The scene from one Christmas, when the father takes each of his children into the desert and allows them to pick out their very own star as their Christmas present (there is absolutely no money for anything else) I found incredibly moving, especially the way the father laughs off other families’ pretense at Santa and abundance of “cheap plastic” gifts:  “Years from now, when all the junk they got is broken and long forgotten…you’ll still have your stars.” The Christmas a few years later, however, when the father in a drunken roll set the Christmas tree afire and destroyed presents the kids had found through weeks of scouring through thrift shops and dollar stores, is simply horrible and heartbreaking.

That the father was an alcoholic and the mother bi-polar at best cannot excuse their failure as parents to keep their kids feeling safe.  As long as the kids were little, lies and stories preserved the family fable of the pioneering, prospecting, authority-defying free thinking Walls family troupe.
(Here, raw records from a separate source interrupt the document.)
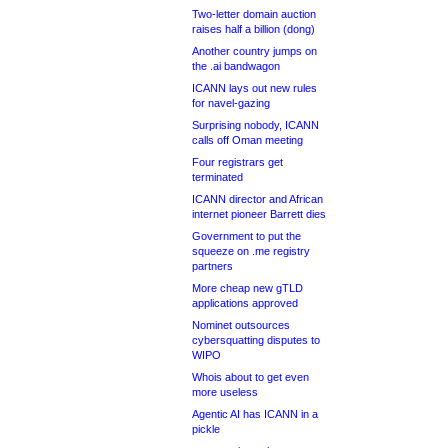
Two-letter domain auction
raises half a billion (dong)
Another country jumps on
the .ai bandwagon
ICANN lays out new rules
for navel-gazing
Surprising nobody, ICANN
calls off Oman meeting
Four registrars get
terminated
ICANN director and African
internet pioneer Barrett dies
Government to put the
squeeze on .me registry
partners
More cheap new gTLD
applications approved
Nominet outsources
cybersquatting disputes to
WIPO
Whois about to get even
more useless
Agentic AI has ICANN in a
pickle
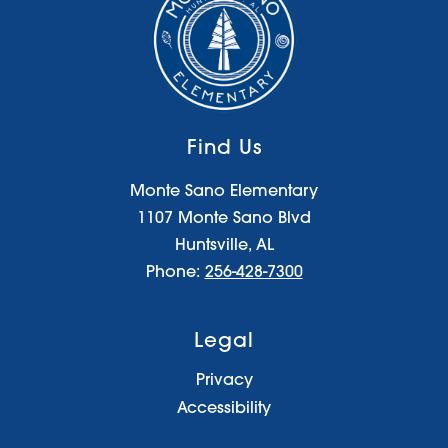
Find Us
Monte Sano Elementary
1107 Monte Sano Blvd
Huntsville, AL
Phone:
256-428-7300
Legal
Privacy
Accessibility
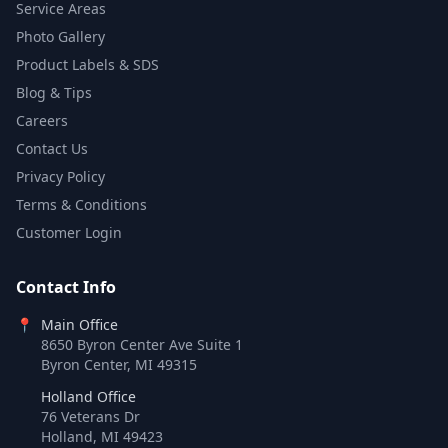
Service Areas
Photo Gallery
Product Labels & SDS
Blog & Tips
Careers
Contact Us
Privacy Policy
Terms & Conditions
Customer Login
Contact Info
📍
Main Office
8650 Byron Center Ave Suite 1
Byron Center, MI 49315
Holland Office
76 Veterans Dr
Holland, MI 49423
But even then, the veneer of security was very thin. My heart broke (one of many breakdowns during the reading of this book) when early on in the memoir Walls describes a late-night “skedaddle” from a trailer park to escape debts and other trouble; a cat scratching in the back seat is flung unceremoniously from the car: “Anyone who didn’t like to travel wasn’t invited on our adventure, Dad said .”  As bad as I felt for the cat, I felt worse for the kids: would they be flung next?  As the kids got older, they wised up to their parents’ hypocrisies, lies, and failures, and began to depend more and more on each other, and trust their parents less and less.

Walls writes without rancor or sentimentality about her parents and the disjointed,  impoverished, and painful family life she endured for years. Her clear and clean prose make the stories she tells that much more shocking.  Her stories are a matter-of-fact recounting of a crazy life of skedaddling and binge drinking, of being tutored in physics and binomial numbers and given access to hundreds of books (this book is a testament to the power and wonder of the American public library system).  Walls writes unflinchingly but un-dramatically about enduring cycles of hunger and solace, and about feeling both solidarity with her family and utter insecurity under her parents’ care.  Her undeniable voice and her ability to look back on her childhood without judgment or anger is a testament to her resilience and her intelligence.  And the fact is that both her resilience and her intelligence can be traced back to her parents and their very bizarre ways.

Final heartbreak of the book?  When I realized that the Walls family kids kept on loving their parents through everything, just like the parents themselves had hung onto a love for their own abusive elders. The truth is that even when parents treat their kids badly, kids love their parents.  Such love is not just a gift (the best gift ever), it is also a huge responsibility. As parents, we have to  deserve the love of our children, and hold onto their trust.  I know my book group will have a lot to say about that.